- Bitcoin miner maker Canaan shares plunge 43% in less than a month since listing
- Canaan slowly seizing Bitmain’s market share while the latter having “power struggle” in top management
- Canaan “should generate a significant loss in 2019” – BitMEX
By the looks of it, Chinese cryptocurrency mining ASIC manufacturer Canaan chose the wrong time to conduct its IPO. Since it’s share got listed on Nov. 20, it has lost 43% of its value. During this same period, Bitcoin’s price has been down over 8%.
With Bitmain, a dominant industry player failing to list last year, Canaan is the only significant entity to be listed from the space.
Canaan, one of the largest players in the space raised US$90 million in its IPO last month. Its shares were listed on Nasdaq with Citigroup as the lead underwriter.

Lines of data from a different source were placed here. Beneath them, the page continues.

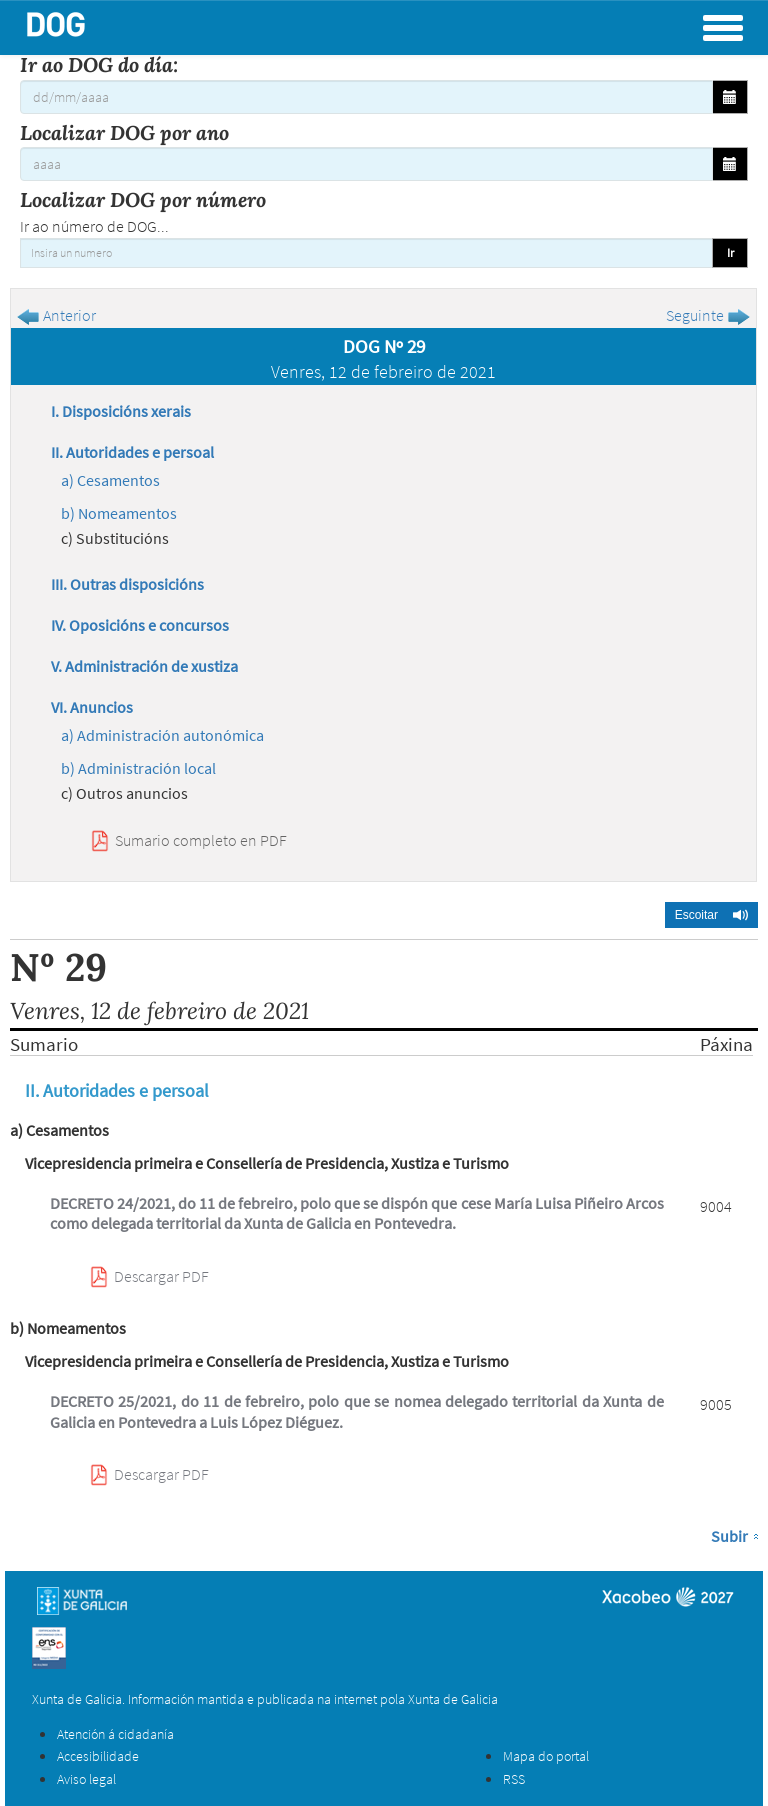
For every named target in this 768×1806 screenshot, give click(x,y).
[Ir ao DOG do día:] (366, 97)
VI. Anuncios (92, 707)
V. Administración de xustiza (144, 666)
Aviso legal (86, 1779)
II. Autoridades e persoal (132, 452)
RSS (514, 1779)
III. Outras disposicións (127, 584)
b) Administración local (138, 768)
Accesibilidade (98, 1756)
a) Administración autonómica (162, 735)
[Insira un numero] (366, 253)
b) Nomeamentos (119, 513)
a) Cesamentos (110, 480)
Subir (729, 1536)
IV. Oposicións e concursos (140, 625)
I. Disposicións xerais (121, 411)
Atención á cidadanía (115, 1734)
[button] (711, 915)
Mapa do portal (546, 1756)
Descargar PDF (161, 1276)
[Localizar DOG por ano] (366, 164)
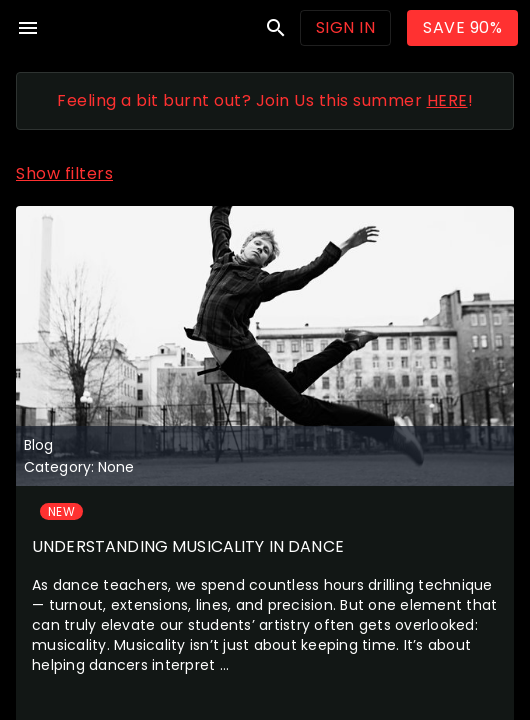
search (276, 28)
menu (28, 28)
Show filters (64, 173)
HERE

Founded in 2013, this has been the company’s second attempt at an IPO, after previously trying to be listed in Hong Kong last year.
However, it’s not only Canaan, the first Bitcoin mining giant to have an IPO, that has been making losses. In the last two year, there have been actually several tech-related IPOs like Uber, Lyft, Slack, Spotify, Pinterest, Beyond Meat, and Snapchat that has been making losses.
The loss-making IPOs have been reaching a record high, approaching 82% peak last seen in the 2000 bubble.
Mining ASIC sales More Volatile than BTC Price
Coming onto the earning’s part, Canaan generated significant earnings in the bull market from 2017 to Q1 2018 before record five quarters of consecutive losses.
Crypto derivatives exchange BitMEX in its report projects that Canaan “should generate a significant loss in 2019.”
Mining ASIC sales actually appear to be more volatile than BTC prices. Canaan sales dropped to $7 million in Q1 2019, down 96% YoY. Because mining farm operators’ capital expenditures are highly impacted by the price of underlying cryptocurrency, they are dependent on external investors to finance new equipment purchases.